John Norman published the first such directory in 1789 under the formal title of The Boston Directory. Containing, A List of the Merchants, Mechanics, Traders, and others of the Town of Boston; in Order to enable Strangers to find the Residence of any Person.
The booklet included a map of Boston and at the back listed the town’s public appointees, lawyers, doctors, and firefighters. The Massachusetts Bank was something new, founded in 1784, and the directory named its president and board. The directory did not have a list of selectmen or other elected officials, probably because their tenure was limited, nor of militia officers, though such lists had been a staple in pre-war almanacs.
Most of the small book was a listing of Boston inhabitants, starting with “ADAMS Samuel, Hon.”—i.e., the governor. Individuals and firms were listed almost alphabetically—i.e., all the people with surnames starting with A appeared in one section, but not in alphabetical order. The town hadn’t yet instituted street numbers as part of all addresses, so strangers looking for an individual usually still had to make their way to a particular street and ask around. Page 56, the last, is headed “OMISSIONS,” and includes people not sorted into the right sections such as “Gill Moses, Hon”—i.e., the lieutenant governor.

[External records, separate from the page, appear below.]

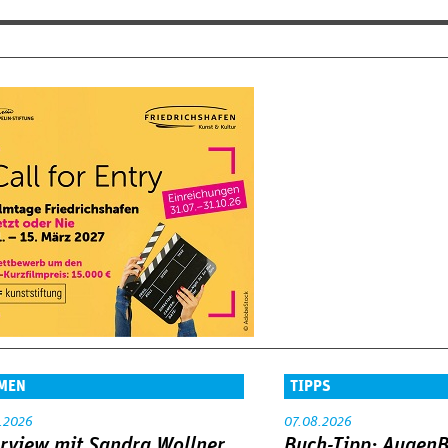
MEN
TIPPS
.2026
07.08.2026
erview mit Sandra Wollner
Buch-Tipp: AugenB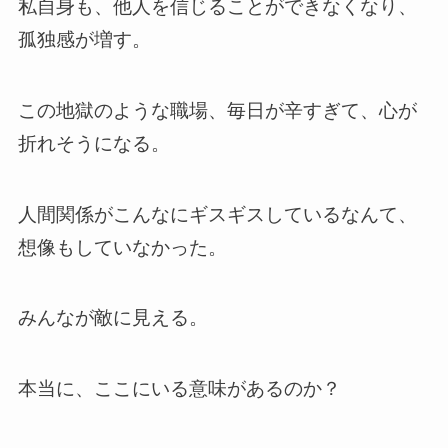
私自身も、他人を信じることができなくなり、
孤独感が増す。
この地獄のような職場、毎日が辛すぎて、心が
折れそうになる。
人間関係がこんなにギスギスしているなんて、
想像もしていなかった。
みんなが敵に見える。
本当に、ここにいる意味があるのか？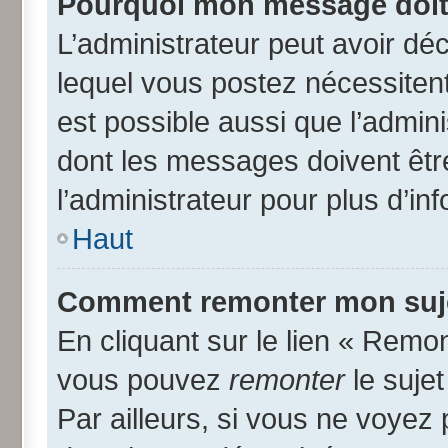
Pourquoi mon message doit 
L’administrateur peut avoir d
lequel vous postez nécessitent 
est possible aussi que l’admin
dont les messages doivent être
l’administrateur pour plus d’in
Haut
Comment remonter mon suj
En cliquant sur le lien « Remon
vous pouvez
remonter
le suje
Par ailleurs, si vous ne voyez 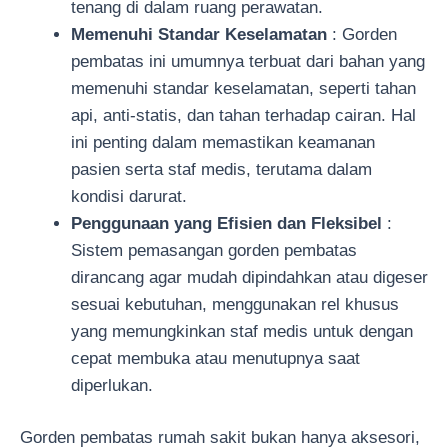
tenang di dalam ruang perawatan.
Memenuhi Standar Keselamatan
: Gorden
pembatas ini umumnya terbuat dari bahan yang
memenuhi standar keselamatan, seperti tahan
api, anti-statis, dan tahan terhadap cairan. Hal
ini penting dalam memastikan keamanan
pasien serta staf medis, terutama dalam
kondisi darurat.
Penggunaan yang Efisien dan Fleksibel
:
Sistem pemasangan gorden pembatas
dirancang agar mudah dipindahkan atau digeser
sesuai kebutuhan, menggunakan rel khusus
yang memungkinkan staf medis untuk dengan
cepat membuka atau menutupnya saat
diperlukan.
Gorden pembatas rumah sakit bukan hanya aksesori,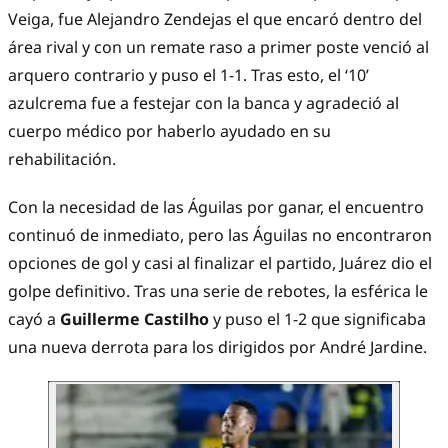
Veiga, fue Alejandro Zendejas el que encaró dentro del
área rival y con un remate raso a primer poste venció al
arquero contrario y puso el 1-1. Tras esto, el ‘10’
azulcrema fue a festejar con la banca y agradeció al
cuerpo médico por haberlo ayudado en su
rehabilitación.
Con la necesidad de las Águilas por ganar, el encuentro
continuó de inmediato, pero las Águilas no encontraron
opciones de gol y casi al finalizar el partido, Juárez dio el
golpe definitivo. Tras una serie de rebotes, la esférica le
cayó a
Guillerme Castilho
y puso el 1-2 que significaba
una nueva derrota para los dirigidos por André Jardine.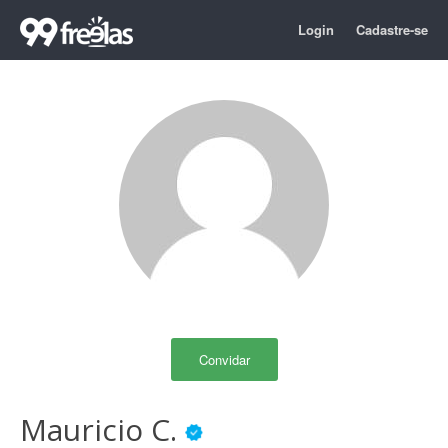
Login
Cadastre-se
Convidar
Mauricio C.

Though Norman proposed to publish a new edition annually, he doesn’t seem to have found enough demand since he never did another. John West issued one in 1796, choosing a biennial schedule. West’s directory was more comprehensive, or more businesspeople had come to town.
Both those early volumes were reprinted by the city of Boston as part of its turn-of-the-last-century publication of early town records, and those volumes have been on Google Books for a while. In addition, in the mid-1800s a genealogist named John Haven Dexter kept notes in a copy of the 1789 directory on what he’d learned about different individuals; the New England Historic Genealogical Society has transcribed and published that source. The Athenaeum’s choice to share page images of those and the many larger directories that followed provides a useful resource for historians and genealogists.
Among the folks I’ve looked up in those early Boston directories:
- The 1789 directory is one of the earliest pieces of evidence about Samuel “Rat-trap” Adams.
- The 1789 directory also listed Dr. John Pope as a cancer specialist; the 1800 listed his widow Hannah as “cancer doctor.”
- The 1798 directory included widow Sarah Russell among the town’s printers.
- Directories from 1796 and 1805 show former Salem newsboy Job Weedon shifting from printing to shopkeeping.